Intuition Arises from the Body
Most of us do not remain in our body when difficult emotions arise. Rather than feel our emotions, our minds try to figure out how to change our discomfort. This disembodiment is where so much of our unnecessary "doing" comes from. Learning how to move forward intuitively, however, can save many unnecessary steps.
In the early 1960s, psychotherapist Eugene Gendlin discovered what type of person progressed in therapy, and what type did not. He found that unsuccessful therapy clients stayed mentally articulate through the entire therapy session, and they did not sense into their bodies.
Focusing Psychotherapy teacher and author of "The Power of Focusing," Ann Weiser Cornell explains, "No matter how much they analyzed their problems, thought about them or cried about them, their therapy was unsuccessful."

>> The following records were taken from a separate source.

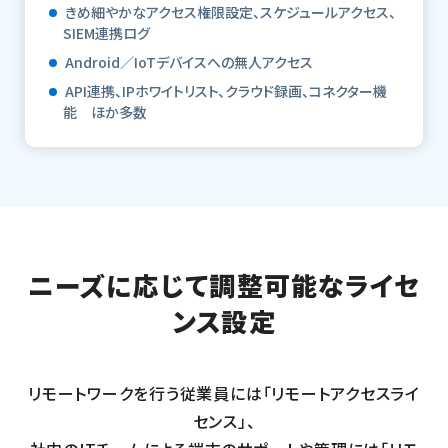
きめ細やかなアクセス権限設定、スケジュールアクセス、
SIEM連携ログ
Android／IoTデバイスへの無人アクセス
API連携、IPホワイトリスト、クラウド録画、コネクター機
能 ほか多数
ニーズに応じて調整可能なライセ
ンス設定
リモートワークを行う従業員には「リモートアクセスライ
センス」、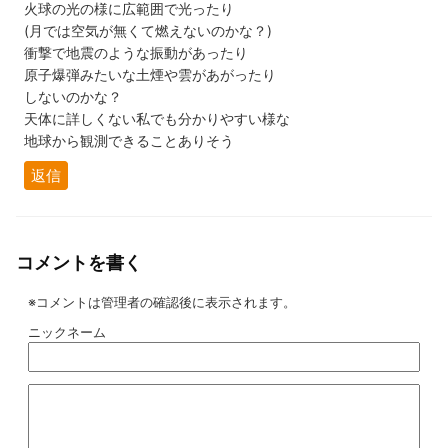
火球の光の様に広範囲で光ったり
(月では空気が無くて燃えないのかな？)
衝撃で地震のような振動があったり
原子爆弾みたいな土煙や雲があがったり
しないのかな？
天体に詳しくない私でも分かりやすい様な
地球から観測できることありそう
返信
コメントを書く
※コメントは管理者の確認後に表示されます。
ニックネーム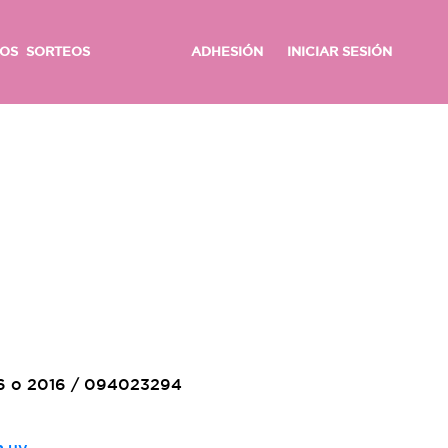
OS
SORTEOS
ADHESIÓN
INICIAR SESIÓN
16 o 2016 / 094023294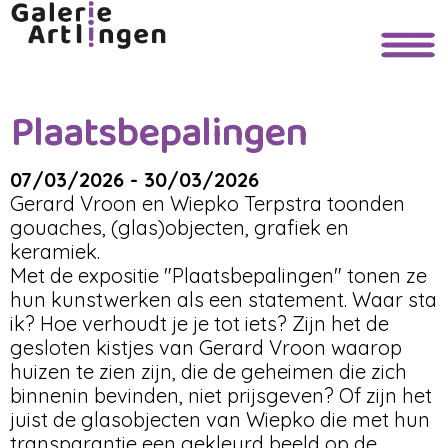
Plaatsbepalingen
07/03/2026 - 30/03/2026
Gerard Vroon en Wiepko Terpstra toonden
gouaches, (glas)objecten, grafiek en
keramiek.
Met de expositie "Plaatsbepalingen" tonen ze
hun kunstwerken als een statement. Waar sta
ik? Hoe verhoudt je je tot iets? Zijn het de
gesloten kistjes van Gerard Vroon waarop
huizen te zien zijn, die de geheimen die zich
binnenin bevinden, niet prijsgeven? Of zijn het
juist de glasobjecten van Wiepko die met hun
transparantie een gekleurd beeld op de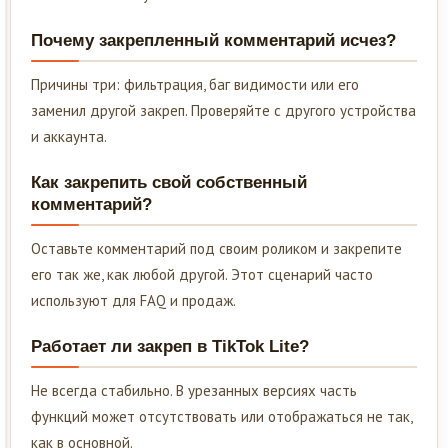
Почему закрепленный комментарий исчез?
Причины три: фильтрация, баг видимости или его
заменил другой закреп. Проверяйте с другого устройства
и аккаунта.
Как закрепить свой собственный
комментарий?
Оставьте комментарий под своим роликом и закрепите
его так же, как любой другой. Этот сценарий часто
используют для FAQ и продаж.
Работает ли закреп в TikTok Lite?
Не всегда стабильно. В урезанных версиях часть
функций может отсутствовать или отображаться не так,
как в основной.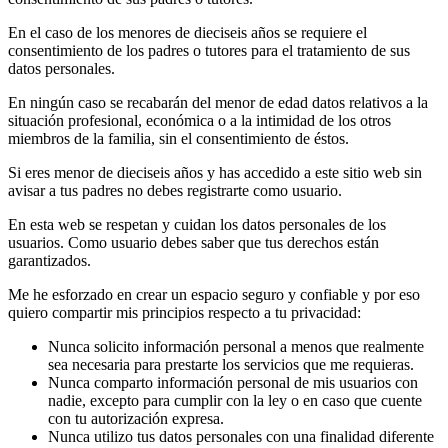
En el caso de los menores de dieciseis años se requiere el
consentimiento de los padres o tutores para el tratamiento de sus
datos personales.
En ningún caso se recabarán del menor de edad datos relativos a la
situación profesional, económica o a la intimidad de los otros
miembros de la familia, sin el consentimiento de éstos.
Si eres menor de dieciseis años y has accedido a este sitio web sin
avisar a tus padres no debes registrarte como usuario.
En esta web se respetan y cuidan los datos personales de los
usuarios. Como usuario debes saber que tus derechos están
garantizados.
Me he esforzado en crear un espacio seguro y confiable y por eso
quiero compartir mis principios respecto a tu privacidad:
Nunca solicito información personal a menos que realmente
sea necesaria para prestarte los servicios que me requieras.
Nunca comparto información personal de mis usuarios con
nadie, excepto para cumplir con la ley o en caso que cuente
con tu autorización expresa.
Nunca utilizo tus datos personales con una finalidad diferente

Successful therapy clients slowed down and groped for words. They identified feelings in their body - even as their body awareness felt vague and difficult to describe at first. This leaning into what is not yet known in the body is a perfect description of intuition. Cultivating intuition involves sensing inside of our body to discover the next step that we need to take.
Accessing Intuition with Collage
Overriding conflicting parts of ourselves, we can temporarily take vigorous and sometimes successful action in the world. Yet, until we turn towards our inner conflicts with love and acceptance, our efforts to clearly connect to our intuition will be thwarted.
One way to access hidden inner conflicts is to engage in a simple spontaneous art-making process. I like to offer the activity of spontaneous collage to anyone who tends to over-think their lives. Creating an intuitive collage involves randomly choosing imagery and words from a magazine, and glueing them together in an intuitive way.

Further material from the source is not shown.